* [WHAT YOU ARE ASKED TO DO] For each record below, set it down exactly but leave out any picture.

* [Items listed in a dataset]
------

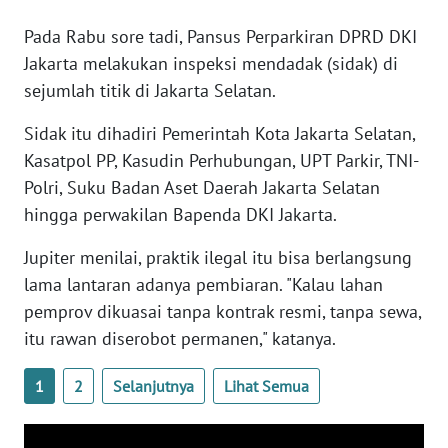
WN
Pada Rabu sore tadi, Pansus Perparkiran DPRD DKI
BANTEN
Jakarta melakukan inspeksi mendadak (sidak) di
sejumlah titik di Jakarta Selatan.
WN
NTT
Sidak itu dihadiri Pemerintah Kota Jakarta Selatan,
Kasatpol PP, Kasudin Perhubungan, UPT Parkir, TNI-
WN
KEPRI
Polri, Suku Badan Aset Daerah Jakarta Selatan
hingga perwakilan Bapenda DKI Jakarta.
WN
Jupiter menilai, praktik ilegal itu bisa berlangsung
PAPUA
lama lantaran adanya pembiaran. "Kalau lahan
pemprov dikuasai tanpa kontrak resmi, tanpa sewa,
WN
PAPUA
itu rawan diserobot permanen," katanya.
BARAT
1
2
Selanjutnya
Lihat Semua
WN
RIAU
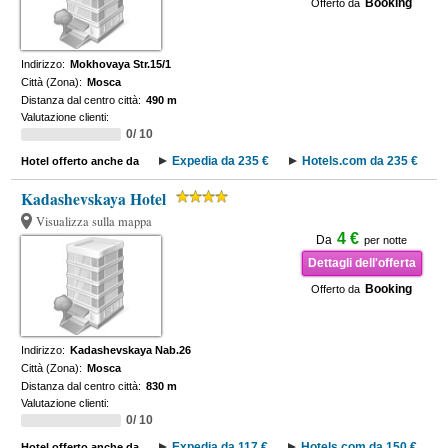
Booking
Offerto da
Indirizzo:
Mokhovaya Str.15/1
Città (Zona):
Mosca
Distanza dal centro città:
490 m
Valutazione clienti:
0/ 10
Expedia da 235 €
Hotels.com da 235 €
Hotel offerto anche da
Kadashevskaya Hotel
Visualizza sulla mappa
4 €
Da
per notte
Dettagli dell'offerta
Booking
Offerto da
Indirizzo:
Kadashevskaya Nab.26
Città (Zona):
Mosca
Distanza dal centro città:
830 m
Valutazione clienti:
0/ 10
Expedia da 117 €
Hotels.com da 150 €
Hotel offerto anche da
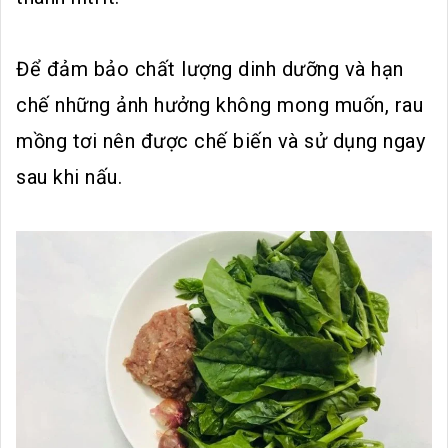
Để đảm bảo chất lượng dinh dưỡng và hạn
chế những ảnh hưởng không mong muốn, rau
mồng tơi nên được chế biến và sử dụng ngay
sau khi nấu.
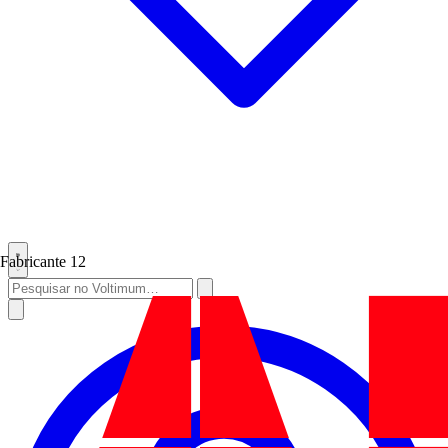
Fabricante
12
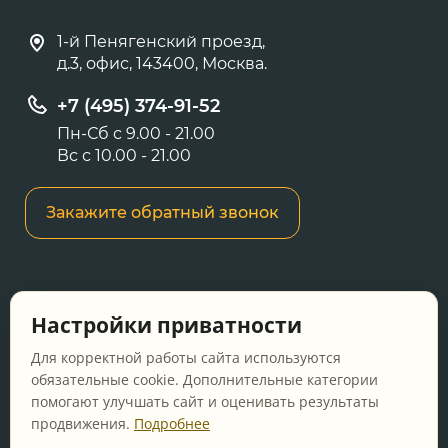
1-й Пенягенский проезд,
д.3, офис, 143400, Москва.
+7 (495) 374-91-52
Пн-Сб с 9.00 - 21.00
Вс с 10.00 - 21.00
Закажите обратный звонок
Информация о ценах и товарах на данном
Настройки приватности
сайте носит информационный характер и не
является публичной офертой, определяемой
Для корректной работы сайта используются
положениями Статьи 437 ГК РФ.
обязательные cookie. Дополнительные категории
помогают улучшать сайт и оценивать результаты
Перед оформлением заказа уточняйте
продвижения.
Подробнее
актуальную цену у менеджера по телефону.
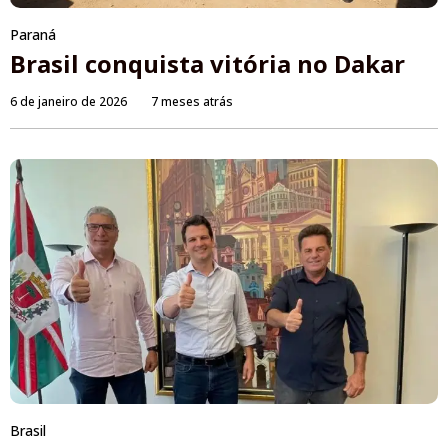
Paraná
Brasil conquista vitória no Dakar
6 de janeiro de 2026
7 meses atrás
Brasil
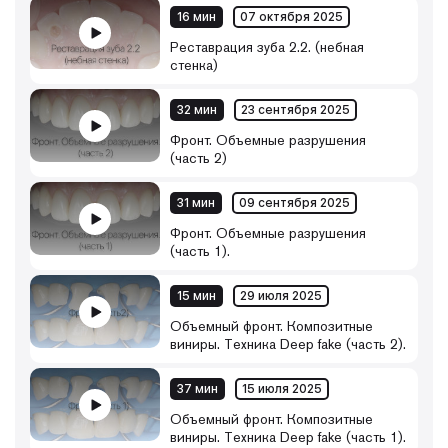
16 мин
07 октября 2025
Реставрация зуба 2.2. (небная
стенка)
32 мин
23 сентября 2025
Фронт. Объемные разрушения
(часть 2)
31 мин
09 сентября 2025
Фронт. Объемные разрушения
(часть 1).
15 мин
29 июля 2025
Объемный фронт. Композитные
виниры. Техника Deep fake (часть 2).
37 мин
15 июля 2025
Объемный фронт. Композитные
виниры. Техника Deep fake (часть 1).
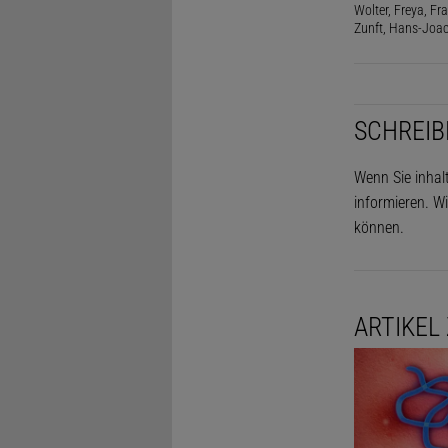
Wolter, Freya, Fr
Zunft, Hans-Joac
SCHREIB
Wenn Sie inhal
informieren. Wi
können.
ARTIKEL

------

* [RESPONSE TO THE EXERCISE]
WN
Pada Rabu sore tadi, Pansus Perparkiran DPRD DKI
BANTEN
Jakarta melakukan inspeksi mendadak (sidak) di
sejumlah titik di Jakarta Selatan.
WN
NTT
Sidak itu dihadiri Pemerintah Kota Jakarta Selatan,
Kasatpol PP, Kasudin Perhubungan, UPT Parkir, TNI-
WN
KEPRI
Polri, Suku Badan Aset Daerah Jakarta Selatan
hingga perwakilan Bapenda DKI Jakarta.
WN
Jupiter menilai, praktik ilegal itu bisa berlangsung
PAPUA
lama lantaran adanya pembiaran. "Kalau lahan
pemprov dikuasai tanpa kontrak resmi, tanpa sewa,
WN
PAPUA
itu rawan diserobot permanen," katanya.
BARAT
1
2
Selanjutnya
Lihat Semua
WN
RIAU
Booking
Offerto da
Indirizzo:
Mokhovaya Str.15/1
Città (Zona):
Mosca
Distanza dal centro città:
490 m
Valutazione clienti:
0/ 10
Expedia da 235 €
Hotels.com da 235 €
Hotel offerto anche da
Kadashevskaya Hotel
Visualizza sulla mappa
4 €
Da
per notte
Dettagli dell'offerta
Booking
Offerto da
Indirizzo:
Kadashevskaya Nab.26
Città (Zona):
Mosca
Distanza dal centro città:
830 m
Valutazione clienti:
0/ 10
Expedia da 117 €
Hotels.com da 150 €
Hotel offerto anche da
Để đảm bảo chất lượng dinh dưỡng và hạn
chế những ảnh hưởng không mong muốn, rau
mồng tơi nên được chế biến và sử dụng ngay
sau khi nấu.
Fabricante
12
1-й Пенягенский проезд,
д.3, офис, 143400, Москва.
+7 (495) 374-91-52
Пн-Сб с 9.00 - 21.00
Вс с 10.00 - 21.00
Закажите обратный звонок
Информация о ценах и товарах на данном
Настройки приватности
сайте носит информационный характер и не
является публичной офертой, определяемой
Для корректной работы сайта используются
положениями Статьи 437 ГК РФ.
обязательные cookie. Дополнительные категории
помогают улучшать сайт и оценивать результаты
Перед оформлением заказа уточняйте
продвижения.
Подробнее
актуальную цену у менеджера по телефону.
Paraná
Brasil conquista vitória no Dakar
6 de janeiro de 2026
7 meses atrás
Brasil
16 мин
07 октября 2025
Реставрация зуба 2.2. (небная
стенка)
32 мин
23 сентября 2025
Фронт. Объемные разрушения
(часть 2)
31 мин
09 сентября 2025
Фронт. Объемные разрушения
(часть 1).
15 мин
29 июля 2025
Объемный фронт. Композитные
виниры. Техника Deep fake (часть 2).
37 мин
15 июля 2025
Объемный фронт. Композитные
виниры. Техника Deep fake (часть 1).
Wolter, Freya, Fr
Zunft, Hans-Joac
SCHREIB
Wenn Sie inhal
informieren. Wi
können.
ARTIKEL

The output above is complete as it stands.